[Stored data entries]
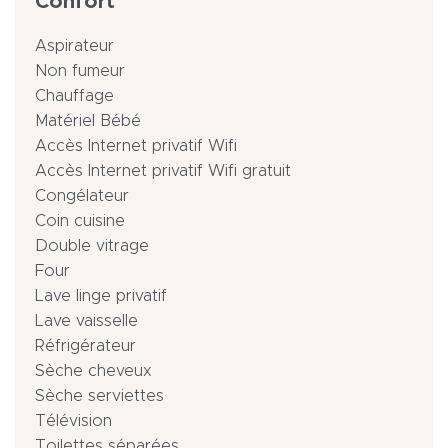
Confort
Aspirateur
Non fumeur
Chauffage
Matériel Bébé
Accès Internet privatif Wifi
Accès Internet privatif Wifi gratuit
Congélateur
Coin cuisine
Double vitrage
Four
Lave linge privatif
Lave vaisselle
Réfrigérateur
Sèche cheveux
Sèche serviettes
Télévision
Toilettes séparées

* * *

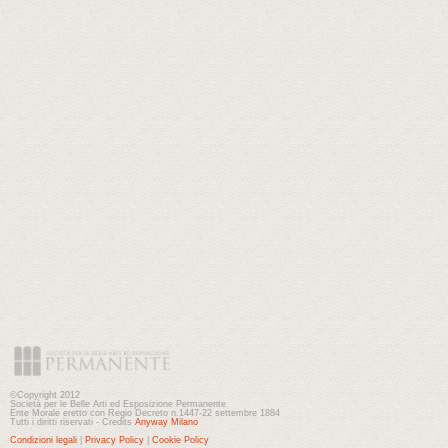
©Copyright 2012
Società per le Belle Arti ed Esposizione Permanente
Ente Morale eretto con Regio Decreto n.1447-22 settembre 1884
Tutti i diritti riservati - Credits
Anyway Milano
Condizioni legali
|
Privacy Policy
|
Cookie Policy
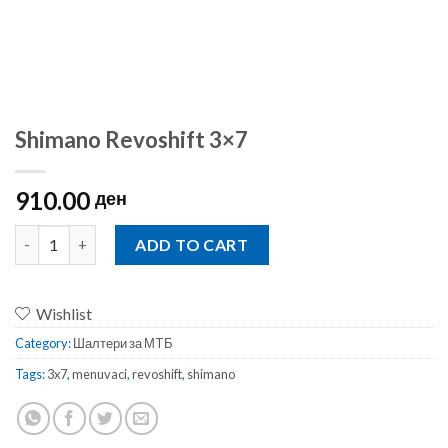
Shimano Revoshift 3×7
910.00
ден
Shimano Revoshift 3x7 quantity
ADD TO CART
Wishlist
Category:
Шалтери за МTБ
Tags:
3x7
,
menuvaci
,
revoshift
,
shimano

● WHAT YOU NEED TO DO
The lines sought are those in the data above that include the string "Wifi"; copy each one.

● EXPECTED ANSWER
Accès Internet privatif Wifi
Accès Internet privatif Wifi gratuit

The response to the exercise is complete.